Erasmus «gratuito» por España para menores

Educadores y padres, reticentes con el programa de Sanidad para «fomentar la cohesión»

Los jóvenes de entre 14 y 18 serán los beneficiarios de esta propuesta que aún está sin concretar
Los jóvenes de entre 14 y 18 serán los beneficiarios de esta propuesta que aún está sin concretar

Educadores y padres, reticentes con el programa de Sanidad para «fomentar la cohesión»

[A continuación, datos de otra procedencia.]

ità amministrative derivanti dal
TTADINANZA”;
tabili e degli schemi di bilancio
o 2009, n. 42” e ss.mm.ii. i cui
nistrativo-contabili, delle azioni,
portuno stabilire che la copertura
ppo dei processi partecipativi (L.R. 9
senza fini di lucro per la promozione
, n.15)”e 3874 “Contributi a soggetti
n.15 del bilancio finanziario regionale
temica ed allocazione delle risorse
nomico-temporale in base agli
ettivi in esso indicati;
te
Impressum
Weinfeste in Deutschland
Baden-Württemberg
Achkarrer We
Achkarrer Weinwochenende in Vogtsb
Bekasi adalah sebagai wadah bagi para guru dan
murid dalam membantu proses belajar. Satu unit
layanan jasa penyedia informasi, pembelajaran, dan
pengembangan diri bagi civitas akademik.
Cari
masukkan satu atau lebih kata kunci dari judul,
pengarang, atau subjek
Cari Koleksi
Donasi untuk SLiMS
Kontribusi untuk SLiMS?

La ministra de Sanidad, Asuntos Sociales e Igualdad compareció ayer por primera vez en la Comisión de Sanidad del Congreso. Uno de los anuncios más llamativos que hizo durante sus 90 minutos de discurso y que está relacionado con el Ministerio de Educación es la creación del Programa Cervantes, «un plan de movilidad para nuestros jóvenes dentro de España». Con esta propuesta, «queremos impulsar un nuevo ‘‘Erasmus nacional’’ para jóvenes de 14 a 18 años, para que puedan aprender las diferentes lenguas y tradiciones de nuestro país. Es una forma de tener una visión más global de España, de fomentar la cohesión de nuestro territorio», expuso la ministra. Y es que, de acuerdo con Montserrat, «hemos arrinconado un poco a los jóvenes y ellos son los que lideran los cambios. Queremos acercarnos más a ellos». De ahí que esta propuesta salga de este Ministerio dentro del que se trabajaba para mejorar la situación de los jóvenes. Como ha podido saber LA RAZÓN, este programa, «de carácter voluntario», «posiblemente no necesitará de presupuesto, ya que la idea es que las familias de los diferentes institutos participantes acojan a los menores».

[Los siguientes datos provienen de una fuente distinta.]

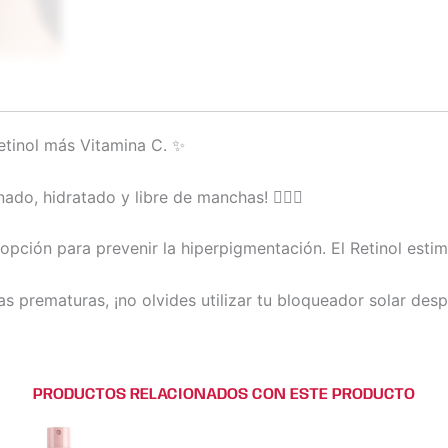
Retinol más Vitamina C. ✨
ado, hidratado y libre de manchas! 💆🏻‍♀️
opción para prevenir la hiperpigmentación. El Retinol esti
as prematuras, ¡no olvides utilizar tu bloqueador solar desp
PRODUCTOS RELACIONADOS CON ESTE PRODUCTO
Este
Este
produc
prod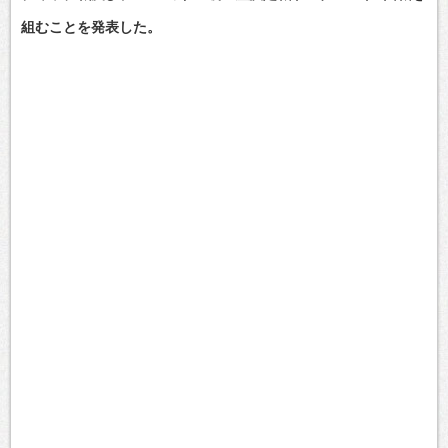
組むことを発表した。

La medida anunciada por la ministra de Sanidad pilló fuera de juego al ministro de Educación, Íñigo Méndez de Vigo, quien puntualizó que «es sólo una buena idea que ha lanzado la ministra de Sanidad», aunque «habrá que consensuarla con la comunidad educativa. Es un primer proyecto y hay que trabajarlo».

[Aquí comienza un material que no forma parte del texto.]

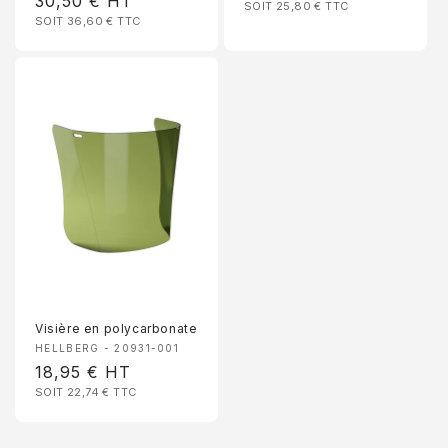
Prix
30,50 €
HT
SOIT 25,80 €
TTC
habituel
SOIT 36,60 €
TTC
habituel
Visière en polycarbonate
Fournisseur :
HELLBERG - 20931-001
Prix
18,95 €
HT
SOIT 22,74 €
TTC
habituel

La medida ha sorprendido a las asociaciones de padres y, en general, a la comunidad educativa. Los primeros no ven con malos ojos la iniciativa, pero tienen sus reservas. El presidente de la asociación de padres católicos Concapa, Pedro José Caballero, se mostró extrañado por que se anunciara la noticia sin haber informado previamente a las familias. «No me parece mal, pero habrá que esperar a la normativa; lo sorprendente es que se anuncie desde Sanidad y no desde el Ministerio de Educación». Lo mismo que el portavoz de Ceapa, José Luis Salido. «A priori no nos parece rechazable, pero que nos lo anuncie la ministra de Sanidad cuando el de Educación no sabe nada nos resulta, cuando menos, curioso. Nos debatimos entre la política espectáculo o esperpéntica». Ahora bien, se posicionó en contra de que esta medida pueda tener algún coste económico para los padres. «Hay muchos temas sanitarios de los que hablar para que la ministra de Sanidad nos hable de Educación», sentenció. Mayores reticencias tienen aún los profesores e Inspectores de Educación. El presidente del sindicato ANPE, Nicolás Fernández, no ocultó sus reservas sobre una iniciativa de la que «lo primero de todo es conocer en qué términos está planteada, pero en cuestiones que afectan a menores y las relaciones de familia, los que deben manifestarse son los padres». No obstante, Fernández calificó de «poco recomendable» la iniciativa, a la que ve más inconvenientes que ventajas, sobre todo en la etapa obligatoria, que coincide con un momento complicado para los jóvenes con dificultades, en las que se producen «más situaciones de fracaso escolar». A esta circunstancia añade las diferencias autonómicas en materia educativa. En definitiva, «es un proyecto poco maduro y poco reflexivo».

Tampoco los inspectores de Educación bendicen la medida, pese a que no ha sido explicada en detalle. Para Jesús Marrodán, inspector de Educacion, tiene de positivo la posibilidad de que los alumnos puedan conocer otros lugares de su país pero «el problema es que estamos hablando de menores de edad y cuando un menor está fuera de casa hay que ver cómo aceptan la custodia los otros padres de la familia de acogida». A ello añade los inconvenientes académicos: «Tenemos asignaturas comunes, las troncales, pero hay materias específicas de comunidades autónomas que luego tendrán que ser convalidadas». A ello añade que «son edades complicadas de maduración donde el alumno desea estar con su grupo de referencia». En su opinión, lo que sí se debería favorecer es el intercambio de profesores e inspectores, que «son los que necesitan conocer nuevas prácticas y vivir una experiencia educativa diferente».

Por su parte, la secretaria general del Sindicato de Estudiantes, Ana García, expresó su «desconfianza» ante el anuncio. Pidió que primero se destinen más medios «para que los centros no se caigan a pedazos y haya profesores suficientes».